#### Source information

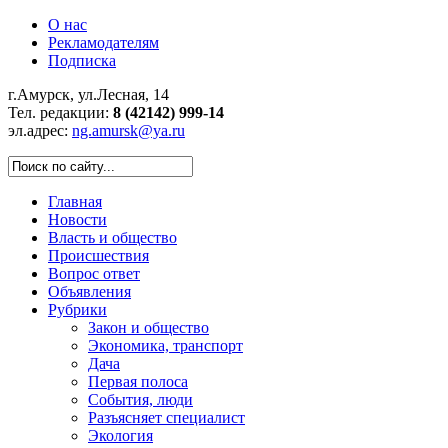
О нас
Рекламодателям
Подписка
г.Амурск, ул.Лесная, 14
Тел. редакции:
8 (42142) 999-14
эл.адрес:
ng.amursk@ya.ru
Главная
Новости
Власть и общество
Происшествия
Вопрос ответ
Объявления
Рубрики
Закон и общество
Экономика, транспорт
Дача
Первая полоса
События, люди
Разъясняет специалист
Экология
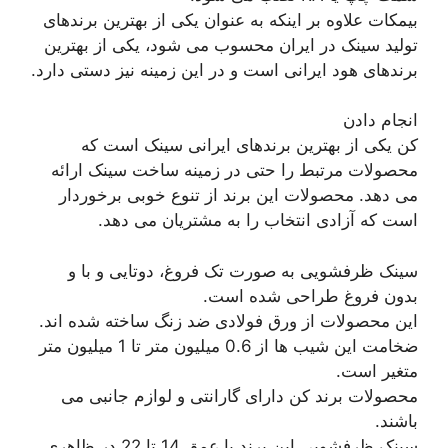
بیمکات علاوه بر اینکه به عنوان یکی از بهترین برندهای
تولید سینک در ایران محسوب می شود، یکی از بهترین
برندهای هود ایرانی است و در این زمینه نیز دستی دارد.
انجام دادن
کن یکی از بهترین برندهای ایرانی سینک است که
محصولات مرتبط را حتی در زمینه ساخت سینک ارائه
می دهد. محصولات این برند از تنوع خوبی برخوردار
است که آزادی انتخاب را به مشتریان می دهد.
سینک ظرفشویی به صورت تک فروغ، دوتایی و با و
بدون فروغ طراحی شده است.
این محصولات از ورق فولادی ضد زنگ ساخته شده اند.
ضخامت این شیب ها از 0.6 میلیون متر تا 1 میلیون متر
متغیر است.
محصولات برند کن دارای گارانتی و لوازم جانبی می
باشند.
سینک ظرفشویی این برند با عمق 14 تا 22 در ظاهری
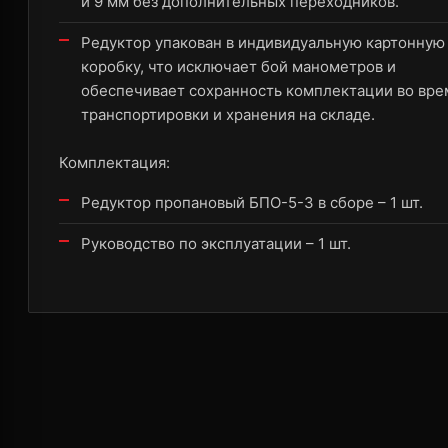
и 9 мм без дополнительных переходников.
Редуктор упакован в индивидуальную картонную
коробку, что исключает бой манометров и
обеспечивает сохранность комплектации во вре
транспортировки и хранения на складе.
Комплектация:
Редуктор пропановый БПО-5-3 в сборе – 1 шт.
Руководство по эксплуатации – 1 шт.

########

* Exercise goal
Every line that holds the string "فروغ" must be copied from the records above.

* Result
سینک ظرفشویی به صورت تک فروغ، دوتایی و با و
بدون فروغ طراحی شده است.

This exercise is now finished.